■ **TASK GOAL**
Using the data below, return word for word every line from the one holding "Official: I Expect Serb Ticket to" down to the one holding "the hell is". Leave pictures out.
*** Begin section ***
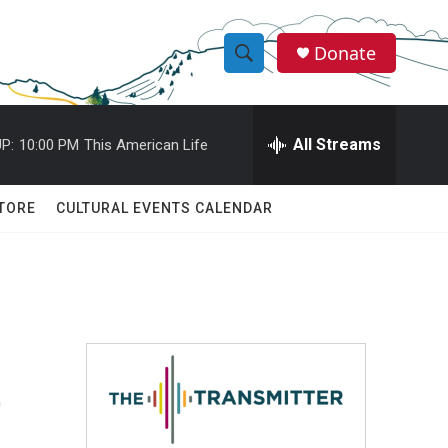
Donate
S
S
e
h
a
r
All Streams
P:
10:00 PM
This American Life
o
c
h
w
Q
TORE
CULTURAL EVENTS CALENDAR
u
S
e
r
e
y
a
r
t
c
h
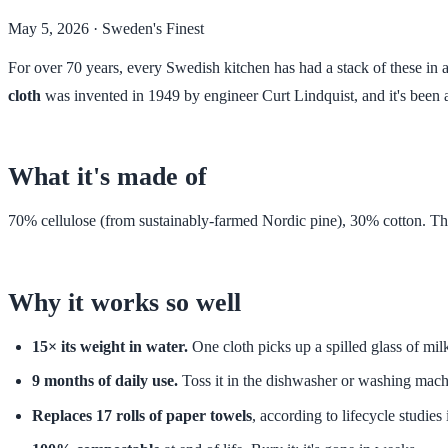
May 5, 2026
· Sweden's Finest
For over 70 years, every Swedish kitchen has had a stack of these in a 
cloth
was invented in 1949 by engineer Curt Lindquist, and it's been 
What it's made of
70% cellulose (from sustainably-farmed Nordic pine), 30% cotton. That
Why it works so well
15× its weight in water.
One cloth picks up a spilled glass of mil
9 months of daily use.
Toss it in the dishwasher or washing machi
Replaces 17 rolls of paper towels
, according to lifecycle studie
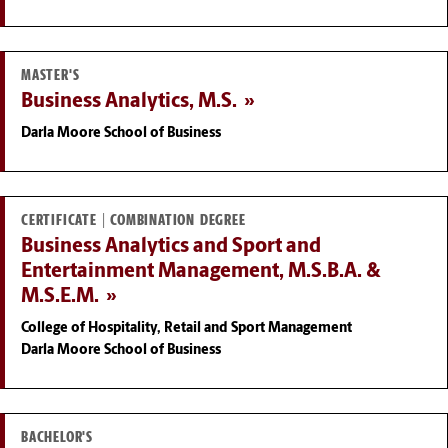
MASTER'S
Business Analytics, M.S.
Darla Moore School of Business
CERTIFICATE | COMBINATION DEGREE
Business Analytics and Sport and
Entertainment Management, M.S.B.A. &
M.S.E.M.
College of Hospitality, Retail and Sport Management
Darla Moore School of Business
BACHELOR'S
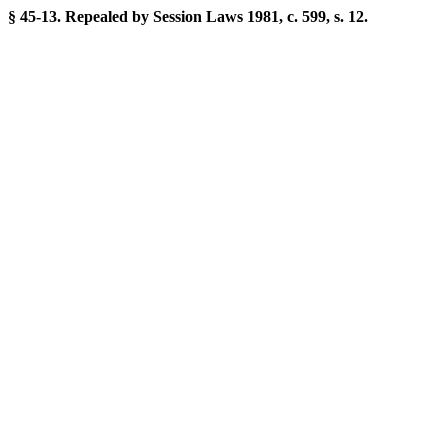
§ 45-13. Repealed by Session Laws 1981, c. 599, s. 12.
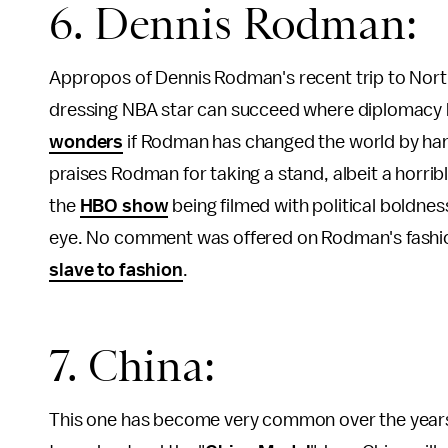
6. Dennis Rodman:
Appropos of Dennis Rodman's recent trip to Nort
dressing NBA star can succeed where diplomacy ha
wonders
if Rodman has changed the world by hangi
praises Rodman for taking a stand, albeit a horri
the
HBO show
being filmed with political boldnes
eye. No comment was offered on Rodman's fashion 
slave to fashion
.
7. China:
This one has become very common over the years, e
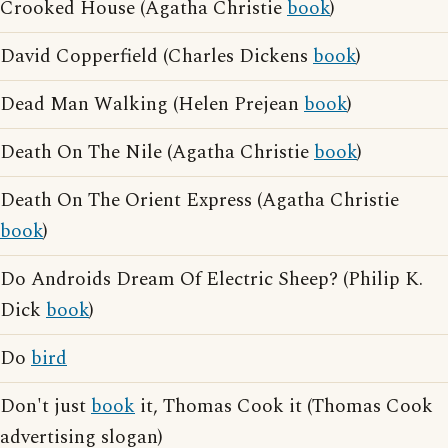
Crooked House (Agatha Christie
book
)
David Copperfield (Charles Dickens
book
)
Dead Man Walking (Helen Prejean
book
)
Death On The Nile (Agatha Christie
book
)
Death On The Orient Express (Agatha Christie
book
)
Do Androids Dream Of Electric Sheep? (Philip K.
Dick
book
)
Do
bird
Don't just
book
it, Thomas Cook it (Thomas Cook
advertising slogan)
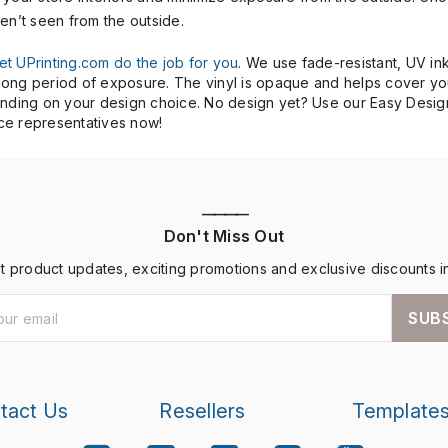
ren’t seen from the outside.
let UPrinting.com do the job for you
. We use fade-resistant, UV ink
a long period of exposure. The vinyl is opaque and helps cover yo
epending on your design choice. No design yet? Use our Easy Desig
ice representatives now!
————
Don't Miss Out
st product updates, exciting promotions and exclusive discounts i
SUB
tact Us
Resellers
Template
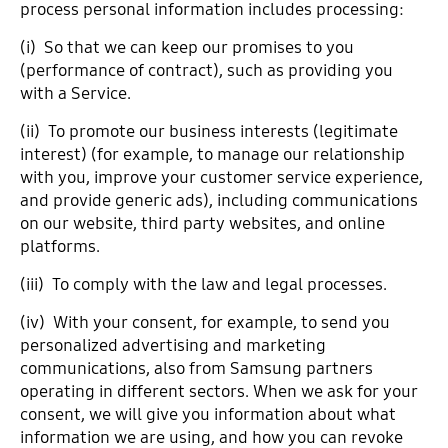
process personal information includes processing:
(i) So that we can keep our promises to you
(performance of contract), such as providing you
with a Service.
(ii) To promote our business interests (legitimate
interest) (for example, to manage our relationship
with you, improve your customer service experience,
and provide generic ads), including communications
on our website, third party websites, and online
platforms.
(iii) To comply with the law and legal processes.
(iv) With your consent, for example, to send you
personalized advertising and marketing
communications, also from Samsung partners
operating in different sectors. When we ask for your
consent, we will give you information about what
information we are using, and how you can revoke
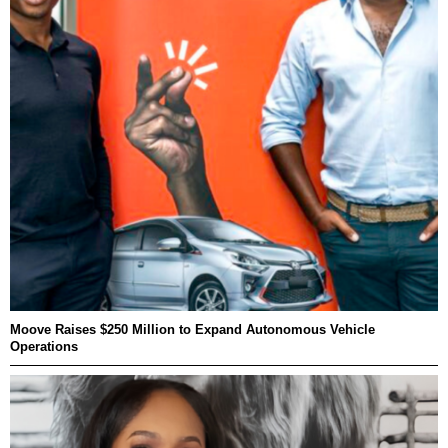
Moove Raises $250 Million to Expand Autonomous Vehicle
Operations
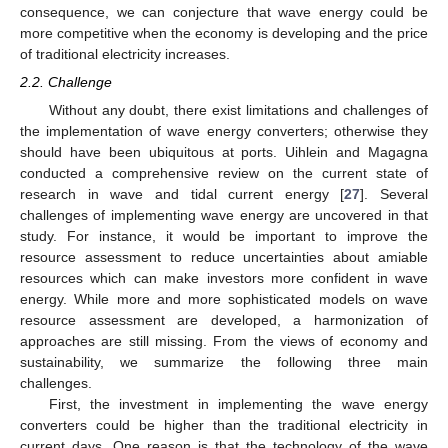
consequence, we can conjecture that wave energy could be
more competitive when the economy is developing and the price
of traditional electricity increases.
2.2. Challenge
Without any doubt, there exist limitations and challenges of
the implementation of wave energy converters; otherwise they
should have been ubiquitous at ports. Uihlein and Magagna
conducted a comprehensive review on the current state of
research in wave and tidal current energy [
27
]. Several
challenges of implementing wave energy are uncovered in that
study. For instance, it would be important to improve the
resource assessment to reduce uncertainties about amiable
resources which can make investors more confident in wave
energy. While more and more sophisticated models on wave
resource assessment are developed, a harmonization of
approaches are still missing. From the views of economy and
sustainability, we summarize the following three main
challenges.
First, the investment in implementing the wave energy
converters could be higher than the traditional electricity in
current days. One reason is that the technology of the wave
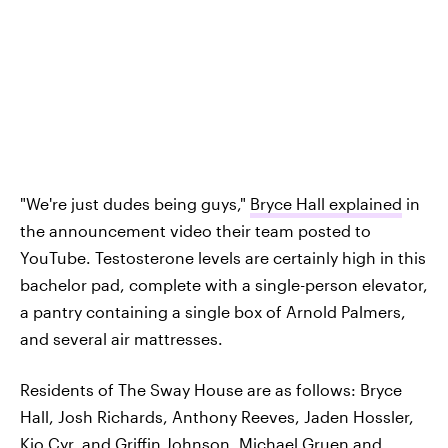
"We're just dudes being guys,"
Bryce Hall explained
in
the announcement video their team posted to
YouTube. Testosterone levels are certainly high in this
bachelor pad, complete with a single-person elevator,
a pantry containing a single box of Arnold Palmers,
and several air mattresses.
Residents of The Sway House are as follows: Bryce
Hall, Josh Richards, Anthony Reeves, Jaden Hossler,
Kio Cyr, and Griffin Johnson. Michael Gruen and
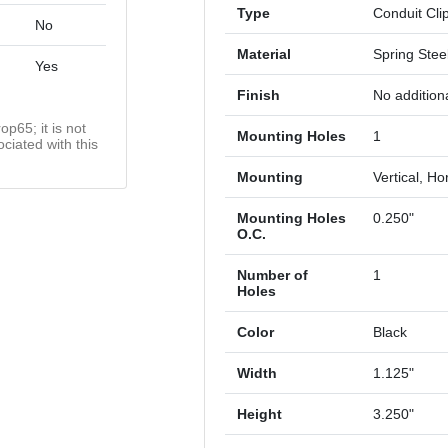
Type
Conduit Cli
No
Material
Spring Stee
Yes
Finish
No additiona
op65; it is not
Mounting Holes
1
ciated with this
Mounting
Vertical, Ho
Mounting Holes
0.250"
O.C.
Number of
1
Holes
Color
Black
Width
1.125"
Height
3.250"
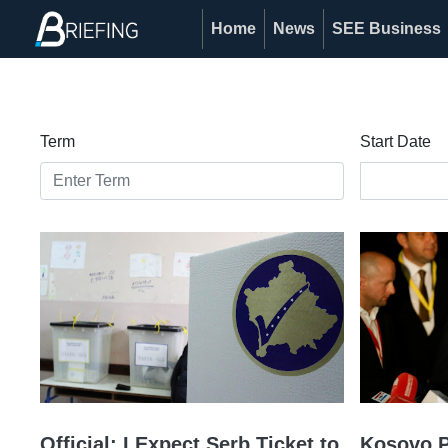
Home
News
SEE Business
Term
Start Date
Official: I Expect Serb Ticket to
Kosovo P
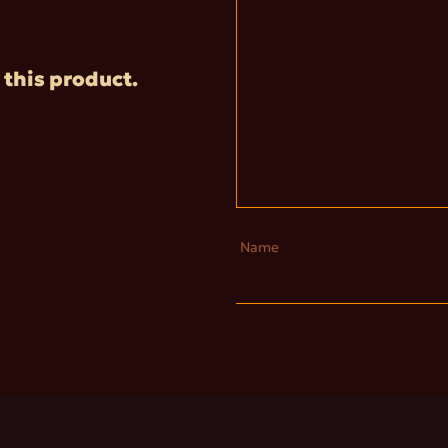
 this product.
Name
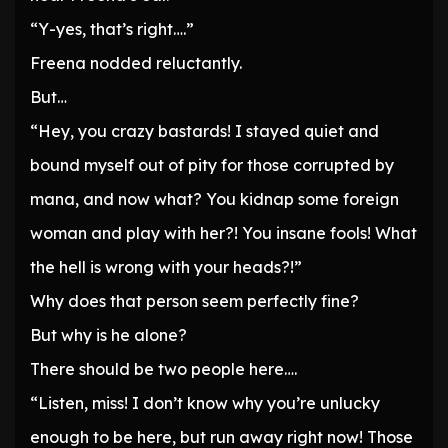
“Y-yes, that’s right….”
Freena nodded reluctantly.
But…
“Hey, you crazy bastards! I stayed quiet and
bound myself out of pity for those corrupted by
mana, and now what? You kidnap some foreign
woman and play with her?! You insane fools! What
the hell is wrong with your heads?!”
Why does that person seem perfectly fine?
But why is he alone?
There should be two people here….
“Listen, miss! I don’t know why you’re unlucky
enough to be here, but run away right now! Those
*** End section ***
■ **RESULT FOR THIS TASK**
Official: I Expect Serb Ticket to
Kosovo P
 this product.
Name
“Y-yes, that’s right….”
Freena nodded reluctantly.
But…
“Hey, you crazy bastards! I stayed quiet and
bound myself out of pity for those corrupted by
mana, and now what? You kidnap some foreign
woman and play with her?! You insane fools! What
the hell is wrong with your heads?!”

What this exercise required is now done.